• Data shown:
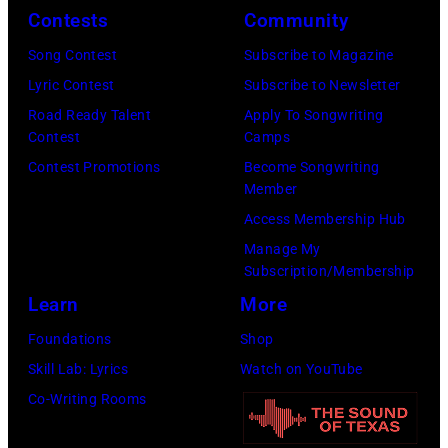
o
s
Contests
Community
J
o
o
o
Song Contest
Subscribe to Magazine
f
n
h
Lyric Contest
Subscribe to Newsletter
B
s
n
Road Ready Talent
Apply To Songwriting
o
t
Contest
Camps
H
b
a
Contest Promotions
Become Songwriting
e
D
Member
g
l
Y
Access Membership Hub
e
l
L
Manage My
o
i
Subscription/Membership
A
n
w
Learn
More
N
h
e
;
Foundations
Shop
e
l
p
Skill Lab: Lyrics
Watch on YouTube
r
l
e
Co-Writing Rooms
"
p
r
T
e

--

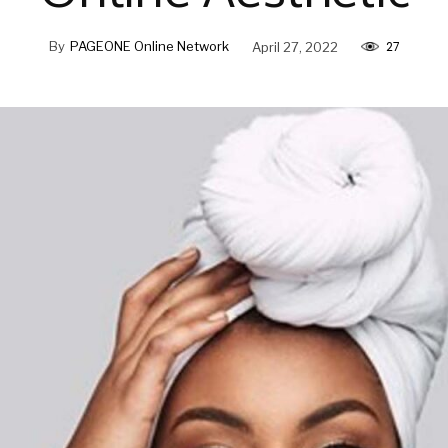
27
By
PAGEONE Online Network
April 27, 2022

--

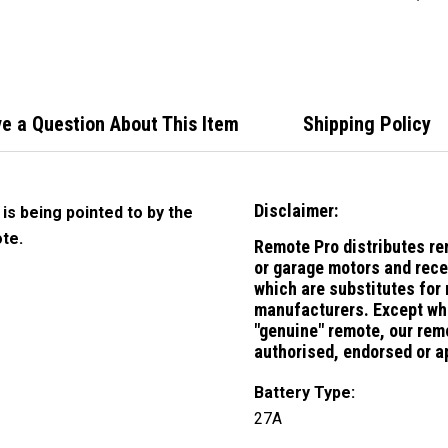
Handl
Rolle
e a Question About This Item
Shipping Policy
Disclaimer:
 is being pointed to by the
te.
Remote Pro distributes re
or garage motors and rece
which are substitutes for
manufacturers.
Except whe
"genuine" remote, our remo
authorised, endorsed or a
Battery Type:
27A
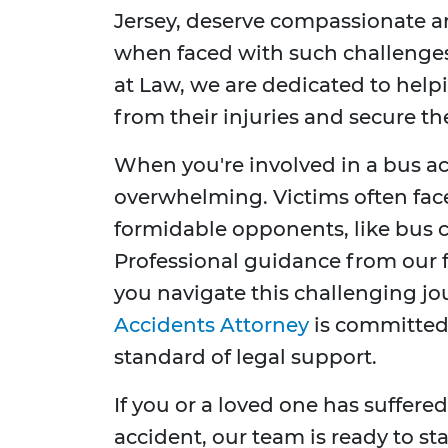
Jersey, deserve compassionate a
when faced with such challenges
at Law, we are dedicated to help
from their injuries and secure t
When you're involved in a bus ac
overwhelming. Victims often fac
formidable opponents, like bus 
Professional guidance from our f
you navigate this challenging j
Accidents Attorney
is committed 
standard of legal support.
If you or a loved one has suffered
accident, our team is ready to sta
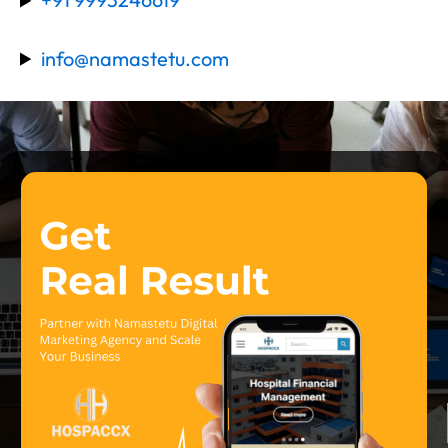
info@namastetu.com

• Exercise instructions: Look through the listing above for the line with "formidable opponents, like bus" and the line with "info@namastetu.com". Write out exactly those lines and everything between, leaving out pictures.

• Answer box:
formidable opponents, like bus 
Professional guidance from our f
you navigate this challenging j
Accidents Attorney
is committed 
standard of legal support.
If you or a loved one has suffered
accident, our team is ready to sta
info@namastetu.com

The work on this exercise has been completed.